肌への刺激になりやすいと感じているため、湯船にはマグネシウムペレットを洗濯ネットに入れてお湯を張り、シャワーヘッドには塩素除去用のカートリッジを取り付けています。
お湯洗い・お湯シャンは肌や頭皮に直接触れる時間が長いので、こうした対策と合わせて、温度にも気をつけるようにしています。
マグネシウムペレットは洗濯ネットに入れて湯船に沈めておくだけなので、特別な手間はかかりません。
シャワーヘッドのカートリッジも、数か月に一度交換するだけで続けられるので、思い立ったその日から無理なく取り入れられます。
どちらも一気にすべて揃える必要はなく、まずは気になる方から一つ試してみる、くらいの気持ちで十分だと思います。
▼ 塩素対策についてはこちら
塩素を除去してお風呂を本当のリラックスタイムに
まとめ:湯船は好きなように、洗う温度だけ意識してみてほしい
酒さがあっても、湯船の温度や入浴時間まで細かく制限する必要はありません。
熱いお風呂が好きなら熱いお風呂を、長湯が好きなら長湯を、季節に合わせて楽しんでもらえたらと思います。
その代わり、お湯洗い・お湯シャンの温度(目安は38度程度)と、入浴剤や塩素といった肌に触れるものだけ、少し意識を向けてみてください。

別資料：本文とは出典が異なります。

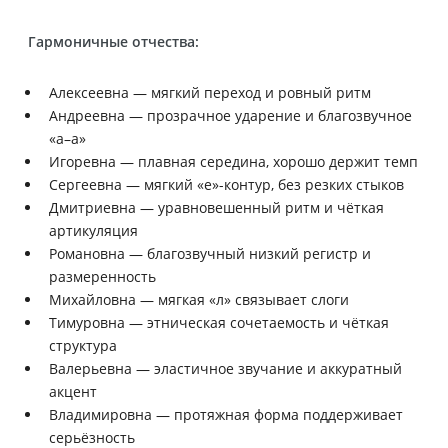
Гармоничные отчества:
Алексеевна — мягкий переход и ровный ритм
Андреевна — прозрачное ударение и благозвучное
«а–а»
Игоревна — плавная середина, хорошо держит темп
Сергеевна — мягкий «е»-контур, без резких стыков
Дмитриевна — уравновешенный ритм и чёткая
артикуляция
Романовна — благозвучный низкий регистр и
размеренность
Михайловна — мягкая «л» связывает слоги
Тимуровна — этническая сочетаемость и чёткая
структура
Валерьевна — эластичное звучание и аккуратный
акцент
Владимировна — протяжная форма поддерживает
серьёзность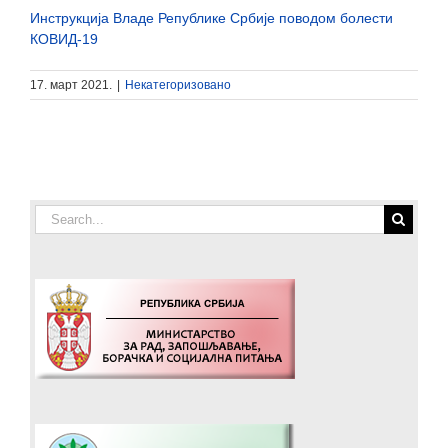
Инструкција Владе Републике Србије поводом болести
КОВИД-19
17. март 2021.
|
Некатегоризовано
Search
for: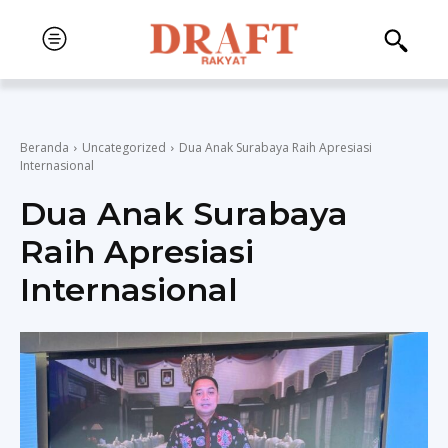
Beranda
Uncategorized
Dua Anak Surabaya Raih Apresiasi
Internasional
Dua Anak Surabaya
Raih Apresiasi
Internasional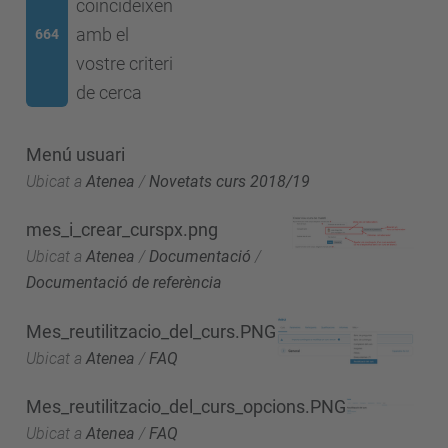
coincideixen
amb el
664
vostre criteri
de cerca
Menú usuari
Ubicat a
Atenea
/
Novetats curs 2018/19
mes_i_crear_curspx.png
Ubicat a
Atenea
/
Documentació
/
Documentació de referència
Mes_reutilitzacio_del_curs.PNG
Ubicat a
Atenea
/
FAQ
Mes_reutilitzacio_del_curs_opcions.PNG
Ubicat a
Atenea
/
FAQ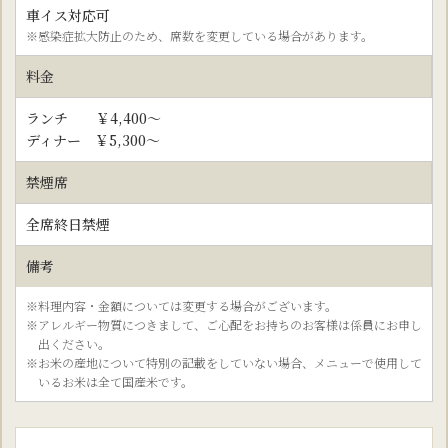
車イス対応可
※感染症拡大防止のため、席数を変更している場合があります。
料金
ランチ ￥4,400～
ディナー ￥5,300～
禁煙席
全席終日禁煙
備考
※料理内容・金額については変更する場合がございます。
※アレルギー物質につきまして、ご心配をお持ちのお客様は係員にお申し
出ください。
※お米の産地について特別の記載をしていない場合、メニューで使用して
いるお米は全て国産米です。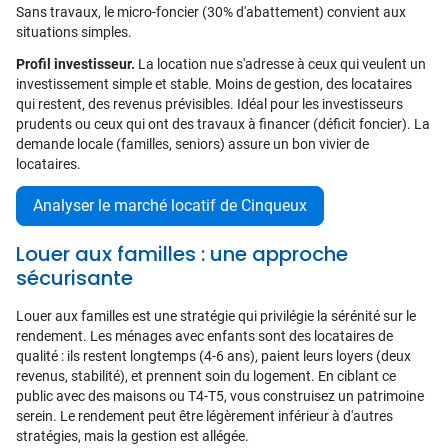
Sans travaux, le micro-foncier (30% d'abattement) convient aux
situations simples.
Profil investisseur.
La location nue s'adresse à ceux qui veulent un
investissement simple et stable. Moins de gestion, des locataires
qui restent, des revenus prévisibles. Idéal pour les investisseurs
prudents ou ceux qui ont des travaux à financer (déficit foncier). La
demande locale (familles, seniors) assure un bon vivier de
locataires.
Analyser le marché locatif de Cinqueux
Louer aux familles : une approche
sécurisante
Louer aux familles est une stratégie qui privilégie la sérénité sur le
rendement. Les ménages avec enfants sont des locataires de
qualité : ils restent longtemps (4-6 ans), paient leurs loyers (deux
revenus, stabilité), et prennent soin du logement. En ciblant ce
public avec des maisons ou T4-T5, vous construisez un patrimoine
serein. Le rendement peut être légèrement inférieur à d'autres
stratégies, mais la gestion est allégée.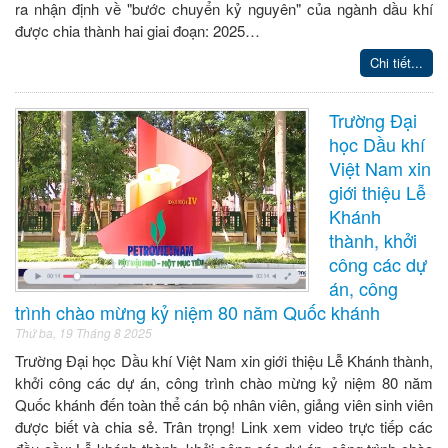
ra nhận định về "bước chuyển kỷ nguyên" của ngành dầu khí
được chia thành hai giai đoạn: 2025…
Chi tiết...
Trường Đại
học Dầu khí
Việt Nam xin
giới thiệu Lễ
Khánh
thành, khởi
công các dự
án, công
trình chào mừng kỷ niệm 80 năm Quốc khánh
Thứ ba, 19 Tháng 8 2025
Trường Đại học Dầu khí Việt Nam xin giới thiệu Lễ Khánh thành,
khởi công các dự án, công trình chào mừng kỷ niệm 80 năm
Quốc khánh đến toàn thể cán bộ nhân viên, giảng viên sinh viên
được biết và chia sẻ. Trân trọng! Link xem video trực tiếp các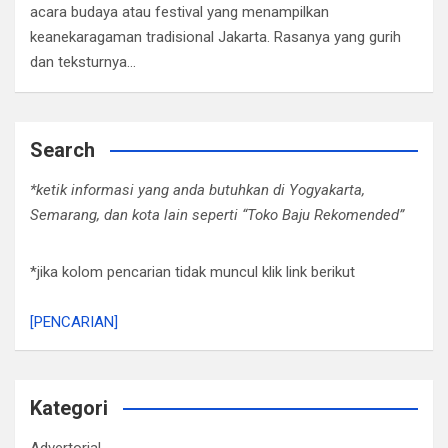
acara budaya atau festival yang menampilkan
keanekaragaman tradisional Jakarta. Rasanya yang gurih
dan teksturnya…
Search
*ketik informasi yang anda butuhkan di Yogyakarta,
Semarang, dan kota lain seperti “Toko Baju Rekomended”
*jika kolom pencarian tidak muncul klik link berikut
[PENCARIAN]
Kategori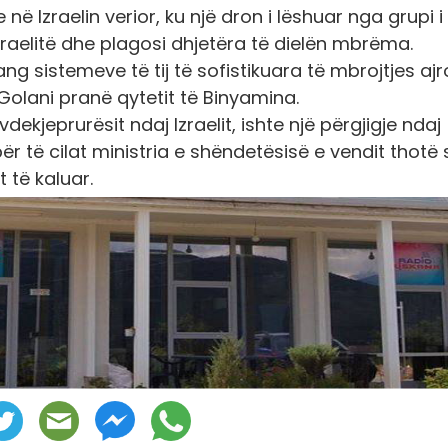
e në Izraelin verior, ku një dron i lëshuar nga grupi i
zraelitë dhe plagosi dhjetëra të dielën mbrëma.
ng sistemeve të tij të sofistikuara të mbrojtjes ajr
 Golani pranë qytetit të Binyamina.
ekjeprurësit ndaj Izraelit, ishte një përgjigje ndaj
ër të cilat ministria e shëndetësisë e vendit thotë 
 të kaluar.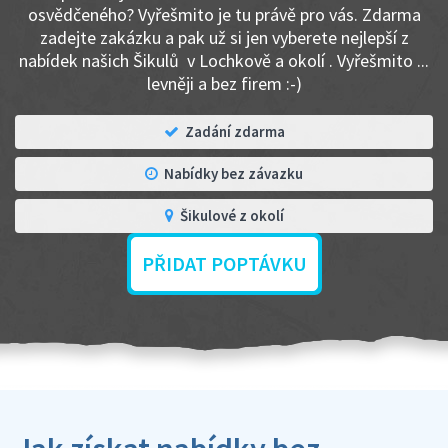
osvědčeného? Vyřešmito je tu právě pro vás. Zdarma
zadejte zakázku a pak už si jen vyberete nejlepší z
nabídek našich Šikulů v Lochkově a okolí . Vyřešmito ...
levněji a bez firem :-)
Zadání zdarma
Nabídky bez závazku
Šikulové z okolí
PŘIDAT POPTÁVKU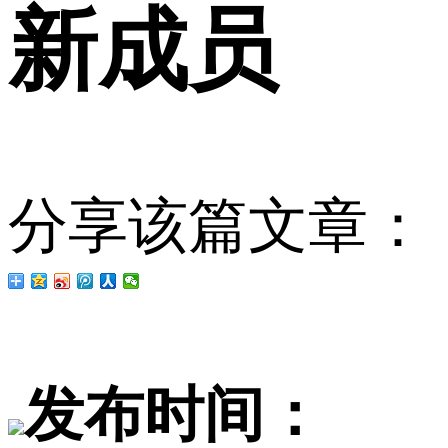
新成员
分享该篇文章：
发布时间：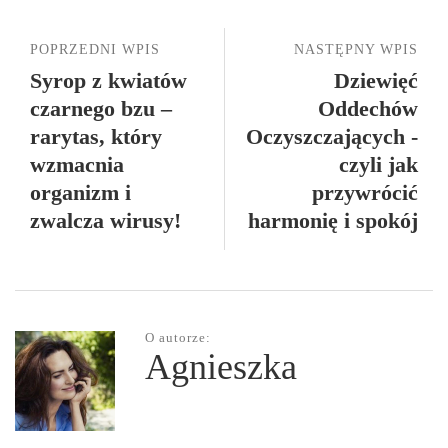
POPRZEDNI WPIS
NASTĘPNY WPIS
Syrop z kwiatów
Dziewięć
czarnego bzu –
Oddechów
rarytas, który
Oczyszczających -
wzmacnia
czyli jak
organizm i
przywrócić
zwalcza wirusy!
harmonię i spokój
O autorze:
Agnieszka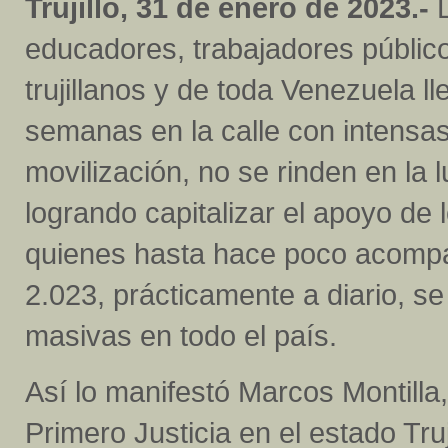
Trujillo, 31 de enero de 2023.-
L
educadores, trabajadores públic
trujillanos y de toda Venezuela ll
semanas en la calle con intensa
movilización, no se rinden en la l
logrando capitalizar el apoyo de 
quienes hasta hace poco acompa
2.023, prácticamente a diario, 
masivas en todo el país.
Así lo manifestó Marcos Montilla
Primero Justicia en el estado Tru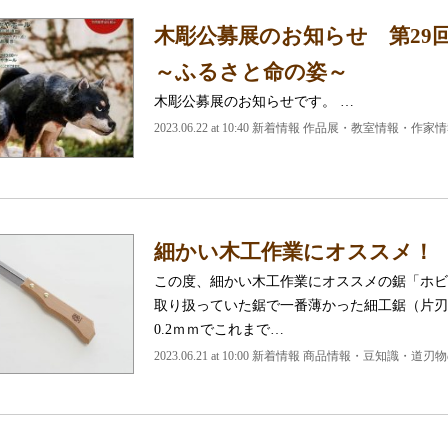
木彫公募展のお知らせ 第2
～ふるさと命の姿～
木彫公募展のお知らせです。 …
2023.06.22 at 10:40
新着情報 作品展・教室情報・作家情
細かい木工作業にオススメ！
この度、細かい木工作業にオススメの鋸「ホビ
取り扱っていた鋸で一番薄かった細工鋸（片刃・
0.2ｍｍでこれまで…
2023.06.21 at 10:00
新着情報 商品情報・豆知識・道刃物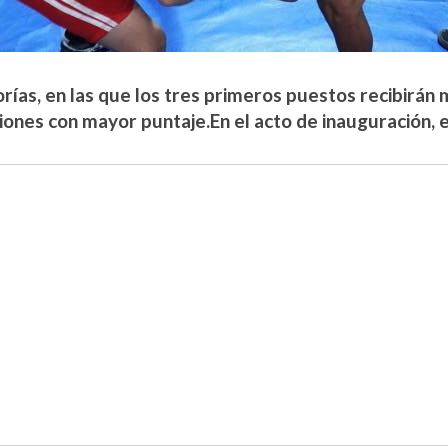
rías, en las que los tres primeros puestos recibirán 
iones con mayor puntaje.En el acto de inauguración, e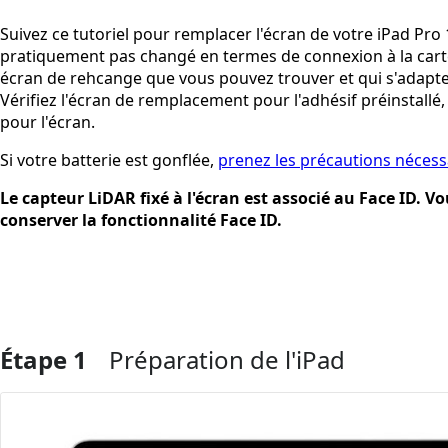
Suivez ce tutoriel pour remplacer l'écran de votre iPad Pro
pratiquement pas changé en termes de connexion à la carte 
écran de rehcange que vous pouvez trouver et qui s'adapt
Vérifiez l'écran de remplacement pour l'adhésif préinstallé,
pour l'écran.
Si votre batterie est gonflée,
prenez les précautions nécess
Le capteur LiDAR fixé à l'écran est associé au Face ID. V
conserver la fonctionnalité Face ID.
Étape 1
Préparation de l'iPad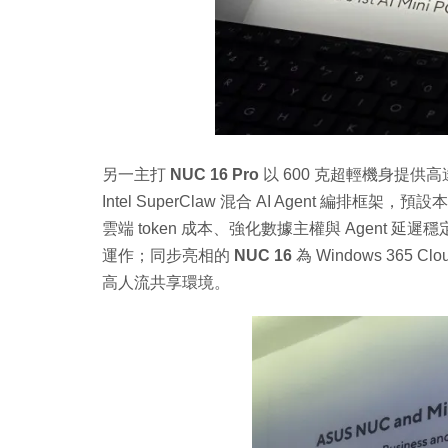
另一主打
NUC 16 Pro
以 600 克超輕機身提供高達 18
Intel SuperClaw 混合 AI Agent 編排框
雲端 token 成本、強化數據主權與 Agent 延遲穩
運作；同步亮相的
NUC 16
為 Windows 365 
高人流共享環境。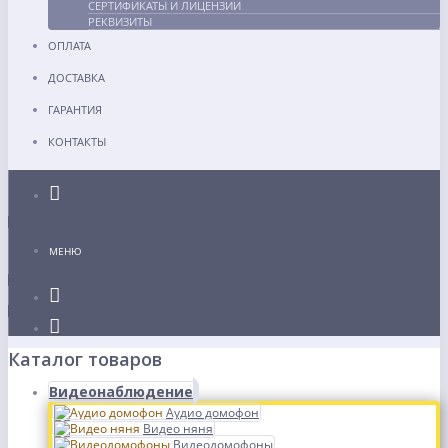
СЕРТИФИКАТЫ И ЛИЦЕНЗИИ
РЕКВИЗИТЫ
ОПЛАТА
ДОСТАВКА
ГАРАНТИЯ
КОНТАКТЫ
Каталог
МЕНЮ
Каталог товаров
Видеонаблюдение
Аудио домофон
Видео няня
Видеодомофоны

あなたも、まずは湯船の時間をもっと好きに楽しむところから始めてみませんか。
肌の調子をすぐに変えるものではなくても、心と体をゆるめる時間として、お風呂をもっと味方につけてもらえたら嬉しいです。
次回は、お風呂上がりのルーティンについてお話しする予定です。
湯船から上がったあと、私が何をして、何をしていないのか。
一緒に少しずつ、自分に合うやり方を見つけていきましょう。